# Green's function for Half space and Dirichlet problem for Laplace Operator

Part 1. I know how to find and prove the Green's function for Laplace operator with Dirichlet boundary condition. However, I have a question in this regard. It is well known that if $$\Omega$$ is smooth, bounded domain, then for any function $$u \in C^2(\bar \Omega)$$, we have $$u(\xi) = \int_{\partial \Omega} \left(u(x) \frac{\partial G(x ,\xi)}{\partial n_x} \right) dS_x$$ where $$G(x,\xi)$$ is the Green function, and $$n_x$$ is the unit exterior normal vector, and the formula is known as Poisson integral. The smooth and bounded requirement on $$\Omega$$ is coming from Green's identities, which itself rooted in divergence theorem. My question here is that in MCOWEN's book page 119, the above formula is used on $$\Omega = \mathbb{R}^n_{+} = \{x \in \mathbb{R}^n: x_n >0 \}$$, i.e. the upper half space, to calculate the solution to the Laplace problem with Dirichlet boundary. In fact, $$n_x = - x_n$$ and the calculation is straightforward. This is while such $$\Omega$$ set is not bounded. How do they manage to use the formula without boundedness?

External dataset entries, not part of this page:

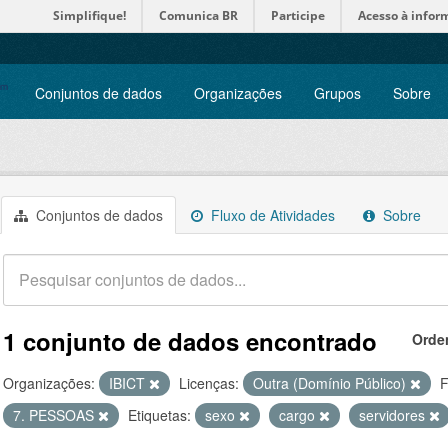
Simplifique!
Comunica BR
Participe
Acesso à infor
Conjuntos de dados
Organizações
Grupos
Sobre
Conjuntos de dados
Fluxo de Atividades
Sobre
1 conjunto de dados encontrado
Orde
Organizações:
IBICT
Licenças:
Outra (Domínio Público)
F
7. PESSOAS
Etiquetas:
sexo
cargo
servidores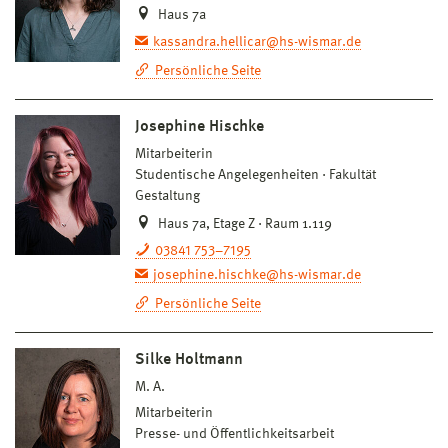
Haus 7a
kassandra.hellicar@hs-wismar.de
Persönliche Seite
Josephine Hischke
Mitarbeiterin
Studentische Angelegenheiten
Fakultät
Gestaltung
Haus 7a, Etage Z · Raum 1.119
03841 753–7195
josephine.hischke@hs-wismar.de
Persönliche Seite
Silke Holtmann
M. A.
Mitarbeiterin
Presse- und Öffentlichkeitsarbeit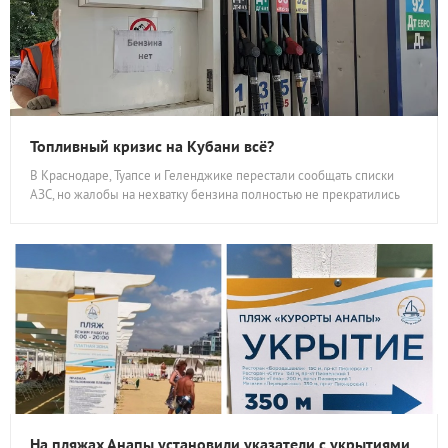
Топливный кризис на Кубани всё?
В Краснодаре, Туапсе и Геленджике перестали сообщать списки
АЗС, но жалобы на нехватку бензина полностью не прекратились
На пляжах Анапы установили указатели с укрытиями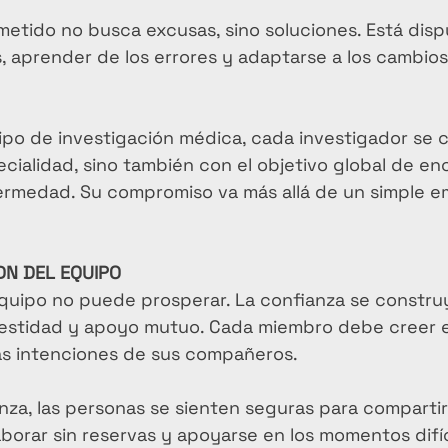
tido no busca excusas, sino soluciones. Está disp
 aprender de los errores y adaptarse a los cambios 
ipo de investigación médica, cada investigador se
cialidad, sino también con el objetivo global de en
ermedad. Su compromiso va más allá de un simple e
ADN DEL EQUIPO
equipo no puede prosperar. La confianza se constru
estidad y apoyo mutuo. Cada miembro debe creer e
s intenciones de sus compañeros.
za, las personas se sienten seguras para compartir 
laborar sin reservas y apoyarse en los momentos difíc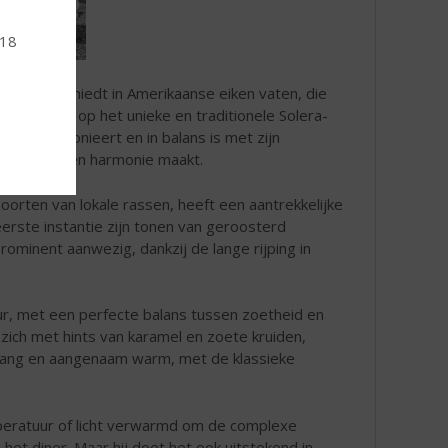
 18
ijping geschiedt in Amerikaanse eiken vaten, die
ar rijping op het unieke en traditionele Solera-
die harmonieert en in balans is met zijn
omplexiteit en harmonie maakt.
orten van lokale rassen, heeft een aantrekkelijke
eerste instantie zijn tonen van geroosterd
prominent aanwezig, dankzij de lange rijping in
uur, met een perfecte balans tussen zoetheid en
 zich met hints van karamel en zoete kruiden,
s lang en aangenaam warm, met de klassieke
peratuur of licht verwarmd om de complexe
 het diner. Maar hij doet het ook uitstekend in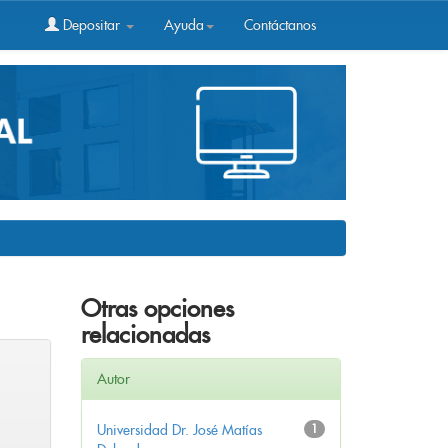
Depositar
Ayuda
Contáctanos
Otras opciones
relacionadas
Autor
Universidad Dr. José Matías
1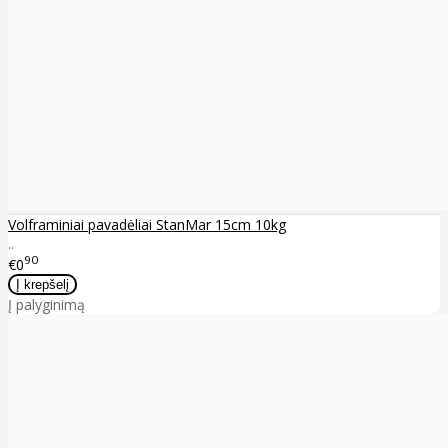
Volframiniai pavadėliai StanMar 15cm 10kg
..
90
€0
Į palyginimą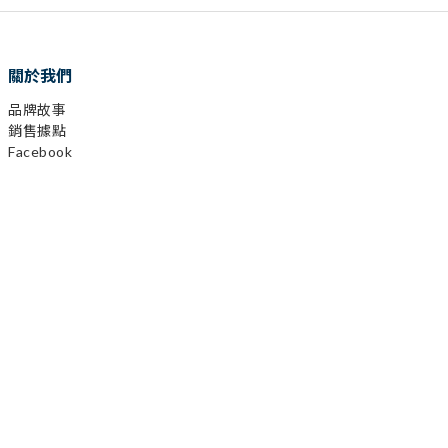
關於我們
品牌故事
銷售據點
Facebook
已選
0
件
Instagram
前往購物車
YouTube
LINE
顧客服務
購物需知
會員相關
運送及發票
退換貨政策
保固登錄
異業合作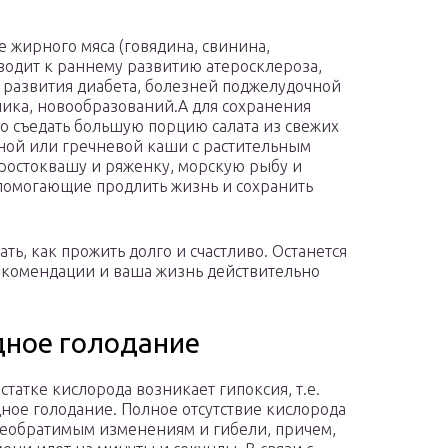
 жирного мяса (говядина, свинина,
одит к раннему развитию атеросклероза,
к развития диабета, болезней поджелудочной
ника, новообразований.А для сохранения
 съедать большую порцию салата из свежих
яной или гречневой каши с растительным
простоквашу и ряженку, морскую рыбу и
 помогающие продлить жизнь и сохранить
ать, как прожить долго и счастливо. Останется
екомендации и ваша жизнь действительно
дное голодание
статке кислорода возникает гипоксия, т.е.
ное голодание. Полное отсутствие кислорода
необратимым изменениям и гибели, причем,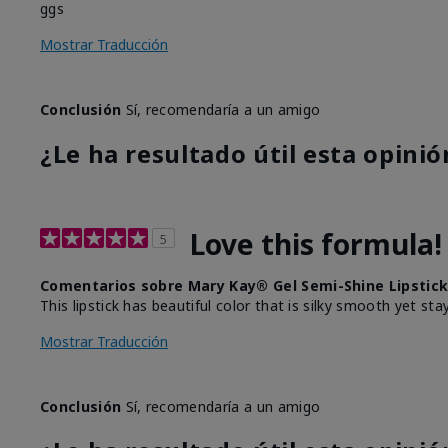
ggs
Mostrar Traducción
Conclusión
Sí, recomendaría a un amigo
¿Le ha resultado útil esta opinió
Love this formula!
5
Comentarios sobre Mary Kay® Gel Semi-Shine Lipstic
This lipstick has beautiful color that is silky smooth yet stay
Mostrar Traducción
Conclusión
Sí, recomendaría a un amigo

Part 2. In the construction of Green's function, we mentioned that if we know that the problem \begin{equation*} \begin{aligned} \Delta u &= 0 , \quad \text{in } \Omega,\\ u & = g, \quad \text{on } \partial \Omega \end{aligned}\end{equation*} has a solution $$u \in C^2(\bar \Omega)$$, then this solution should satisfies $$\begin{equation*} u(\xi) = \int_{ \partial \Omega} g(x) \frac{\partial G(x, \xi)}{\partial n_x} dS_x. \end{equation*}$$ However, when we find the solution for Dirichlet problem using Green's function, both in half space and on a ball, the solution $$u \in C^{\infty }(\Omega) \cap C(\bar \Omega)$$. This means we don't get $$C^2(\bar \Omega)$$, and not even $$C^2(\Omega) \cap C^1(\bar \Omega)$$. Is this not contradiction to the constructino of the problem?